Data for analysis:
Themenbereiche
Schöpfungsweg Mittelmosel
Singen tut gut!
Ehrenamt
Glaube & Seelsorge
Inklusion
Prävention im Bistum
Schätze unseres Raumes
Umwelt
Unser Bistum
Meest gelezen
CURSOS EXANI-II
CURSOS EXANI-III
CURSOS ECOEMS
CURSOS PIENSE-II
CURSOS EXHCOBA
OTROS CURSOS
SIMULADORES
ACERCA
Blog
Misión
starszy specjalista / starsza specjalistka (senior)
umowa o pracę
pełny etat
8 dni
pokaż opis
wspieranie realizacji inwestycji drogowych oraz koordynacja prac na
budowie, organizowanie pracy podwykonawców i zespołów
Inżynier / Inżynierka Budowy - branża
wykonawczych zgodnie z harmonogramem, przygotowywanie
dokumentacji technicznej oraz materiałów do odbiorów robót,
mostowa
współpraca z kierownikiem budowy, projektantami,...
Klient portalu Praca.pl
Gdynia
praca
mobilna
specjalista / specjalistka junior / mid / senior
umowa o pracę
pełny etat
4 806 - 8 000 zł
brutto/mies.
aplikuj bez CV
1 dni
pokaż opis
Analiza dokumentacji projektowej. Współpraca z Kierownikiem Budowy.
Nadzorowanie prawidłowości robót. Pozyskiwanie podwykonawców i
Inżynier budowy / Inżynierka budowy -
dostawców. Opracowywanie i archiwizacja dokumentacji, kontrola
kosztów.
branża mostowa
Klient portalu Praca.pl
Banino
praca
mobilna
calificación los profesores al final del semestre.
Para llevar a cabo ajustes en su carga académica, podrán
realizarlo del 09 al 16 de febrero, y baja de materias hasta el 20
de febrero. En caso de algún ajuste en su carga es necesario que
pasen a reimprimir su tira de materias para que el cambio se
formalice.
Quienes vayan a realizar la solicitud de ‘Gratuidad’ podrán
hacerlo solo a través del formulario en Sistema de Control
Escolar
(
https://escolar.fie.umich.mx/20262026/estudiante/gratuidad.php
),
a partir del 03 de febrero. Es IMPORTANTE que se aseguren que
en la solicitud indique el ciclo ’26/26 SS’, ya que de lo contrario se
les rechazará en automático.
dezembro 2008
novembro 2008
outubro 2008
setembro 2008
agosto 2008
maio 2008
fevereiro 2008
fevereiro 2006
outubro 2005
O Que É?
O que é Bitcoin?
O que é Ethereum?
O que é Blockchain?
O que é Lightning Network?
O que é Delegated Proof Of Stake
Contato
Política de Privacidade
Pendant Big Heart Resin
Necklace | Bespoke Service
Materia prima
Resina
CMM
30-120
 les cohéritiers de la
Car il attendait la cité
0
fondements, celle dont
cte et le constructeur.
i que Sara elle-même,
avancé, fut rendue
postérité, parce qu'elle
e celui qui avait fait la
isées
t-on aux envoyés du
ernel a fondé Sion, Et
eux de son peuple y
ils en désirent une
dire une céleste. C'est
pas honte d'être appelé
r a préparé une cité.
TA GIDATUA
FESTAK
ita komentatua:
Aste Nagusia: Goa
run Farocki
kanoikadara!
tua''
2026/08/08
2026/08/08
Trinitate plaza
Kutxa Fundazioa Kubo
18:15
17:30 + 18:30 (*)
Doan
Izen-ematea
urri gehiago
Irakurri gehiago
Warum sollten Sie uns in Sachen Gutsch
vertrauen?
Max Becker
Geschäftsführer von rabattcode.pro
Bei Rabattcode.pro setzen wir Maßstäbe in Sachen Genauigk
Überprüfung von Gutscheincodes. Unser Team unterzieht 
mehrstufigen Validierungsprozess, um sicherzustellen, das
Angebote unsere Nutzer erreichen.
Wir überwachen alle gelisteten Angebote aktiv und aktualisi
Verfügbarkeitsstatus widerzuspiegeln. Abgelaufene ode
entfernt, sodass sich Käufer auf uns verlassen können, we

What you are asked to do: The output should be the entire listing, exactly as it is.

Solution to this problem:
Themenbereiche
Schöpfungsweg Mittelmosel
Singen tut gut!
Ehrenamt
Glaube & Seelsorge
Inklusion
Prävention im Bistum
Schätze unseres Raumes
Umwelt
Unser Bistum
Meest gelezen
CURSOS EXANI-II
CURSOS EXANI-III
CURSOS ECOEMS
CURSOS PIENSE-II
CURSOS EXHCOBA
OTROS CURSOS
SIMULADORES
ACERCA
Blog
Misión
starszy specjalista / starsza specjalistka (senior)
umowa o pracę
pełny etat
8 dni
pokaż opis
wspieranie realizacji inwestycji drogowych oraz koordynacja prac na
budowie, organizowanie pracy podwykonawców i zespołów
Inżynier / Inżynierka Budowy - branża
wykonawczych zgodnie z harmonogramem, przygotowywanie
dokumentacji technicznej oraz materiałów do odbiorów robót,
mostowa
współpraca z kierownikiem budowy, projektantami,...
Klient portalu Praca.pl
Gdynia
praca
mobilna
specjalista / specjalistka junior / mid / senior
umowa o pracę
pełny etat
4 806 - 8 000 zł
brutto/mies.
aplikuj bez CV
1 dni
pokaż opis
Analiza dokumentacji projektowej. Współpraca z Kierownikiem Budowy.
Nadzorowanie prawidłowości robót. Pozyskiwanie podwykonawców i
Inżynier budowy / Inżynierka budowy -
dostawców. Opracowywanie i archiwizacja dokumentacji, kontrola
kosztów.
branża mostowa
Klient portalu Praca.pl
Banino
praca
mobilna
calificación los profesores al final del semestre.
Para llevar a cabo ajustes en su carga académica, podrán
realizarlo del 09 al 16 de febrero, y baja de materias hasta el 20
de febrero. En caso de algún ajuste en su carga es necesario que
pasen a reimprimir su tira de materias para que el cambio se
formalice.
Quienes vayan a realizar la solicitud de ‘Gratuidad’ podrán
hacerlo solo a través del formulario en Sistema de Control
Escolar
(
https://escolar.fie.umich.mx/20262026/estudiante/gratuidad.php
),
a partir del 03 de febrero. Es IMPORTANTE que se aseguren que
en la solicitud indique el ciclo ’26/26 SS’, ya que de lo contrario se
les rechazará en automático.
dezembro 2008
novembro 2008
outubro 2008
setembro 2008
agosto 2008
maio 2008
fevereiro 2008
fevereiro 2006
outubro 2005
O Que É?
O que é Bitcoin?
O que é Ethereum?
O que é Blockchain?
O que é Lightning Network?
O que é Delegated Proof Of Stake
Contato
Política de Privacidade
Pendant Big Heart Resin
Necklace | Bespoke Service
Materia prima
Resina
CMM
30-120
 les cohéritiers de la
Car il attendait la cité
0
fondements, celle dont
cte et le constructeur.
i que Sara elle-même,
avancé, fut rendue
postérité, parce qu'elle
e celui qui avait fait la
isées
t-on aux envoyés du
ernel a fondé Sion, Et
eux de son peuple y
ils en désirent une
dire une céleste. C'est
pas honte d'être appelé
r a préparé une cité.
TA GIDATUA
FESTAK
ita komentatua:
Aste Nagusia: Goa
run Farocki
kanoikadara!
tua''
2026/08/08
2026/08/08
Trinitate plaza
Kutxa Fundazioa Kubo
18:15
17:30 + 18:30 (*)
Doan
Izen-ematea
urri gehiago
Irakurri gehiago
Warum sollten Sie uns in Sachen Gutsch
vertrauen?
Max Becker
Geschäftsführer von rabattcode.pro
Bei Rabattcode.pro setzen wir Maßstäbe in Sachen Genauigk
Überprüfung von Gutscheincodes. Unser Team unterzieht 
mehrstufigen Validierungsprozess, um sicherzustellen, das
Angebote unsere Nutzer erreichen.
Wir überwachen alle gelisteten Angebote aktiv und aktualisi
Verfügbarkeitsstatus widerzuspiegeln. Abgelaufene ode
entfernt, sodass sich Käufer auf uns verlassen können, we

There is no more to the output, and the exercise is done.